Revenons à Rossini. L’inspiration et le succès, tout lui souriait. Pendant l’automne de l’année 1813, au moment où les plaines de Leipzig servaient de théâtre à cette tragique épopée qui devait avoir pour dénoûment la chute du trône de Napoléon, l’heureux maestro donnait à San-Benedetto, à Venise, l’Italiana in Algeri. un de ses plus délicieux chefs-d’œuvre. En moins de huit jours, tous les morceaux de cet ouvrage étaient devenus populaires ; il ne se donnait pas une sérénade au clair de lune dont la cavatine de Lindor, Languir per una bella, ne fît les frais ; les gondoliers soupiraient aux vents de la lagune l’air d’Isabelle : Cruda sorte, et quant à l’éblouissant trio de Papataci, il mettait en gaîté la ville entière, qui battait des mains à Rossini et lui décernait tous les triomphes, un seul excepté, celui de dételer les chevaux de sa voiture, chose assez difficile

  1. Beyle, t.

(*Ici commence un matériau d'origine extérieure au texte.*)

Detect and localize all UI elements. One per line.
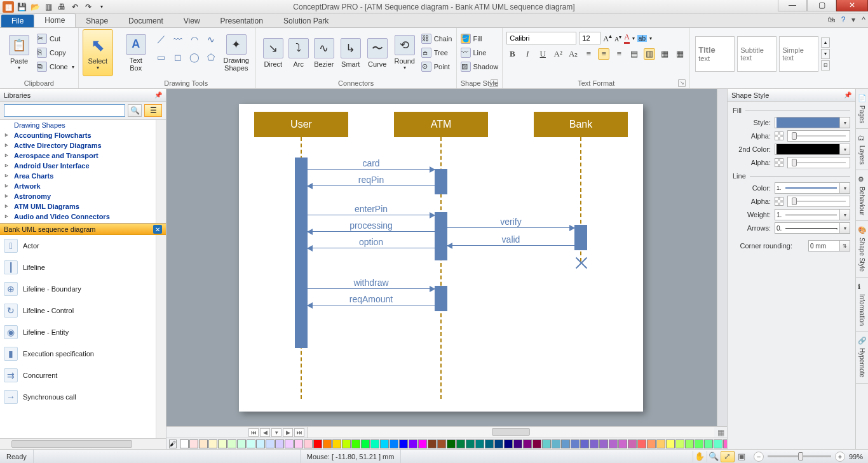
align-bottom-icon[interactable]: ▦ <box>659 48 670 60</box>
color-swatch[interactable] <box>304 440 313 448</box>
color-swatch[interactable] <box>695 440 703 448</box>
tab-prev-icon[interactable]: ◀ <box>260 428 270 437</box>
fit-page-icon[interactable]: ▣ <box>735 451 749 462</box>
color-swatch[interactable] <box>189 440 198 448</box>
arc-tool-icon[interactable]: ◠ <box>188 33 201 46</box>
chain-button[interactable]: ⛓Chain <box>421 32 452 46</box>
color-swatch[interactable] <box>637 440 646 448</box>
color-swatch[interactable] <box>399 440 408 448</box>
shape-item-sync-call[interactable]: →Synchronous call <box>0 386 166 408</box>
color-swatch[interactable] <box>532 440 541 448</box>
msg-option[interactable]: option <box>308 248 435 248</box>
text-format-launcher[interactable]: ↘ <box>678 79 686 87</box>
font-color-icon[interactable]: A <box>624 32 630 44</box>
zoom-slider[interactable] <box>768 455 831 457</box>
color-swatch[interactable] <box>628 440 637 448</box>
fit-tool-icon[interactable]: ⤢ <box>721 451 735 462</box>
color-swatch[interactable] <box>180 440 189 448</box>
direct-connector-button[interactable]: ↘Direct <box>260 29 287 76</box>
canvas-vscroll[interactable] <box>717 89 727 426</box>
decrease-font-icon[interactable]: A▾ <box>614 34 621 43</box>
color-swatch[interactable] <box>313 440 322 448</box>
color-swatch[interactable] <box>494 440 503 448</box>
maximize-button[interactable]: ▢ <box>807 0 836 11</box>
tab-view[interactable]: View <box>173 15 210 27</box>
line-color-select[interactable]: 1.▾ <box>775 182 850 194</box>
spline-tool-icon[interactable]: ∿ <box>205 33 217 46</box>
arc-connector-button[interactable]: ⤵Arc <box>287 29 311 76</box>
superscript-icon[interactable]: A² <box>552 48 564 60</box>
exec-atm-1[interactable] <box>435 169 447 194</box>
qat-dropdown-icon[interactable]: ▾ <box>96 1 107 13</box>
styles-down-icon[interactable]: ▾ <box>821 49 830 59</box>
color-swatch[interactable] <box>704 440 713 448</box>
minimize-button[interactable]: — <box>778 0 807 11</box>
close-button[interactable]: ✕ <box>836 0 868 11</box>
bold-icon[interactable]: B <box>506 48 518 60</box>
library-search-input[interactable] <box>4 104 125 117</box>
highlight-dropdown[interactable]: ▾ <box>649 36 652 41</box>
exec-atm-2[interactable] <box>435 212 447 260</box>
drawing-shapes-button[interactable]: ✦ Drawing Shapes <box>221 29 252 76</box>
line-weight-select[interactable]: 1.▾ <box>775 209 850 220</box>
color-swatch[interactable] <box>466 440 475 448</box>
color-swatch[interactable] <box>580 440 589 448</box>
color-swatch[interactable] <box>390 440 398 448</box>
fill-style-select[interactable]: ▾ <box>775 117 850 128</box>
square-tool-icon[interactable]: ◻ <box>172 51 184 64</box>
shape-item-lifeline-boundary[interactable]: ⊕Lifeline - Boundary <box>0 278 166 300</box>
color-swatch[interactable] <box>618 440 627 448</box>
color-swatch[interactable] <box>552 440 560 448</box>
qat-redo-icon[interactable]: ↷ <box>83 1 94 13</box>
shape-style-launcher[interactable]: ↘ <box>491 79 498 87</box>
msg-reqamount[interactable]: reqAmount <box>308 305 435 305</box>
cut-button[interactable]: ✂Cut <box>37 32 74 46</box>
msg-valid[interactable]: valid <box>447 245 574 246</box>
textbox-button[interactable]: A Text Box <box>121 29 151 76</box>
color-swatch[interactable] <box>237 440 246 448</box>
pin-icon[interactable]: 📌 <box>844 91 851 98</box>
lifeline-bank[interactable]: Bank <box>534 112 628 137</box>
tree-item[interactable]: ATM UML Diagrams <box>0 201 166 211</box>
color-swatch[interactable] <box>256 440 265 448</box>
color-swatch[interactable] <box>513 440 522 448</box>
canvas-hscroll-end[interactable]: ▦ <box>714 428 727 437</box>
color-swatch[interactable] <box>590 440 599 448</box>
style-subtitle[interactable]: Subtitletext <box>737 36 776 72</box>
shape-item-actor[interactable]: 𓀀Actor <box>0 235 166 257</box>
sidetab-shape-style[interactable]: 🎨Shape Style <box>856 221 868 278</box>
point-button[interactable]: ⊙Point <box>421 60 452 74</box>
tree-item[interactable]: Astronomy <box>0 191 166 201</box>
qat-undo-icon[interactable]: ↶ <box>69 1 81 13</box>
tab-presentation[interactable]: Presentation <box>210 15 273 27</box>
copy-button[interactable]: ⎘Copy <box>37 46 74 60</box>
subscript-icon[interactable]: A₂ <box>567 48 579 60</box>
round-connector-button[interactable]: ⟲Round▾ <box>391 29 419 76</box>
tree-item[interactable]: Drawing Shapes <box>0 120 166 130</box>
canvas-hscroll-bar[interactable] <box>308 427 714 438</box>
color-swatch[interactable] <box>561 440 570 448</box>
tree-item[interactable]: Aerospace and Transport <box>0 151 166 161</box>
shapes-scrollbar[interactable] <box>156 235 166 438</box>
tree-item[interactable]: Area Charts <box>0 171 166 181</box>
pin-icon[interactable]: 📌 <box>154 91 162 98</box>
color-swatch[interactable] <box>208 440 217 448</box>
canvas-hscroll-thumb[interactable] <box>492 428 530 436</box>
color-swatch[interactable] <box>523 440 532 448</box>
ellipse-tool-icon[interactable]: ◯ <box>188 51 201 64</box>
increase-font-icon[interactable]: A▴ <box>603 32 612 44</box>
hand-tool-icon[interactable]: ✋ <box>693 451 707 462</box>
color-picker-icon[interactable]: 🖌 <box>169 440 177 448</box>
library-view-toggle[interactable]: ☰ <box>144 104 162 117</box>
tree-item[interactable]: Accounting Flowcharts <box>0 130 166 140</box>
msg-card[interactable]: card <box>308 169 435 170</box>
insert-table-icon[interactable]: ▦ <box>674 48 686 60</box>
color-swatch[interactable] <box>714 440 722 448</box>
close-library-icon[interactable]: ✕ <box>153 225 162 234</box>
styles-up-icon[interactable]: ▴ <box>821 37 830 48</box>
color-swatch[interactable] <box>351 440 360 448</box>
zoom-tool-icon[interactable]: 🔍 <box>707 451 721 462</box>
active-library-header[interactable]: Bank UML sequence diagram ✕ <box>0 224 166 235</box>
align-right-icon[interactable]: ≡ <box>613 48 625 60</box>
bezier-connector-button[interactable]: ∿Bezier <box>311 29 337 76</box>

Ier, p. 135.
  2. C’eût été pour M. Beyle un admirable sujet d’étude que la vie du personnage dont je parle. Cette analyse sèche et mordante, qu’un grain de cynisme met en belle humeur, eût trouvé là de quoi s’exercer largement, et je ne doute pas qu’un tel sujet n’eût fourni maint passage curieux au livre de l’Amour.